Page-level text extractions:
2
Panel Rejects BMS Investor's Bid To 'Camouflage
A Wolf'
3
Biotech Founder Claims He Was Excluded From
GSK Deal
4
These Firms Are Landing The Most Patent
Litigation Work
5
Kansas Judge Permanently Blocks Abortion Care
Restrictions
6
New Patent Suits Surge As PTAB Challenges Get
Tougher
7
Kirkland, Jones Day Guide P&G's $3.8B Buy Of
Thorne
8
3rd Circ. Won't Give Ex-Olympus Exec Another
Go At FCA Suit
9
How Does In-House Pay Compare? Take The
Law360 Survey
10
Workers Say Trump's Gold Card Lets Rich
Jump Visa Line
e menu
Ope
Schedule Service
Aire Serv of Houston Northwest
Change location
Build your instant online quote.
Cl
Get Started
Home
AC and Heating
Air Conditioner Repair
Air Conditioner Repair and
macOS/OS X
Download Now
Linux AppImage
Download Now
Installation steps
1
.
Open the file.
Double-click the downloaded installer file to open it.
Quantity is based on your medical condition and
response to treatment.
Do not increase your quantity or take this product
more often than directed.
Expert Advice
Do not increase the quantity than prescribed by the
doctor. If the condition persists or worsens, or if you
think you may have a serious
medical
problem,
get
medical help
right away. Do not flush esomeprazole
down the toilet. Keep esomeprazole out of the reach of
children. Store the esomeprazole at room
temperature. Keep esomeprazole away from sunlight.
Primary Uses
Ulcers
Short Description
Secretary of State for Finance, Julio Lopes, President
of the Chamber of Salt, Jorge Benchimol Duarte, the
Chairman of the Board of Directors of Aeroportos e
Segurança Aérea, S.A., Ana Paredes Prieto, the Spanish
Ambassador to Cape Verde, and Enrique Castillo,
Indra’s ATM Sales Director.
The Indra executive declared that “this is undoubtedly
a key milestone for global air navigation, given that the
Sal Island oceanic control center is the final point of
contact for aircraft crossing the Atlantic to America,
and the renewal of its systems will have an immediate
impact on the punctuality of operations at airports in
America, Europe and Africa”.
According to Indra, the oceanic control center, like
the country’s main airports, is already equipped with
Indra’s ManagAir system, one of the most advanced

- **INSTRUCTIONS FOR THE TASK**: Every line above needs to be retyped exactly.

- **EXERCISE RESULT**:
2
Panel Rejects BMS Investor's Bid To 'Camouflage
A Wolf'
3
Biotech Founder Claims He Was Excluded From
GSK Deal
4
These Firms Are Landing The Most Patent
Litigation Work
5
Kansas Judge Permanently Blocks Abortion Care
Restrictions
6
New Patent Suits Surge As PTAB Challenges Get
Tougher
7
Kirkland, Jones Day Guide P&G's $3.8B Buy Of
Thorne
8
3rd Circ. Won't Give Ex-Olympus Exec Another
Go At FCA Suit
9
How Does In-House Pay Compare? Take The
Law360 Survey
10
Workers Say Trump's Gold Card Lets Rich
Jump Visa Line
e menu
Ope
Schedule Service
Aire Serv of Houston Northwest
Change location
Build your instant online quote.
Cl
Get Started
Home
AC and Heating
Air Conditioner Repair
Air Conditioner Repair and
macOS/OS X
Download Now
Linux AppImage
Download Now
Installation steps
1
.
Open the file.
Double-click the downloaded installer file to open it.
Quantity is based on your medical condition and
response to treatment.
Do not increase your quantity or take this product
more often than directed.
Expert Advice
Do not increase the quantity than prescribed by the
doctor. If the condition persists or worsens, or if you
think you may have a serious
medical
problem,
get
medical help
right away. Do not flush esomeprazole
down the toilet. Keep esomeprazole out of the reach of
children. Store the esomeprazole at room
temperature. Keep esomeprazole away from sunlight.
Primary Uses
Ulcers
Short Description
Secretary of State for Finance, Julio Lopes, President
of the Chamber of Salt, Jorge Benchimol Duarte, the
Chairman of the Board of Directors of Aeroportos e
Segurança Aérea, S.A., Ana Paredes Prieto, the Spanish
Ambassador to Cape Verde, and Enrique Castillo,
Indra’s ATM Sales Director.
The Indra executive declared that “this is undoubtedly
a key milestone for global air navigation, given that the
Sal Island oceanic control center is the final point of
contact for aircraft crossing the Atlantic to America,
and the renewal of its systems will have an immediate
impact on the punctuality of operations at airports in
America, Europe and Africa”.
According to Indra, the oceanic control center, like
the country’s main airports, is already equipped with
Indra’s ManagAir system, one of the most advanced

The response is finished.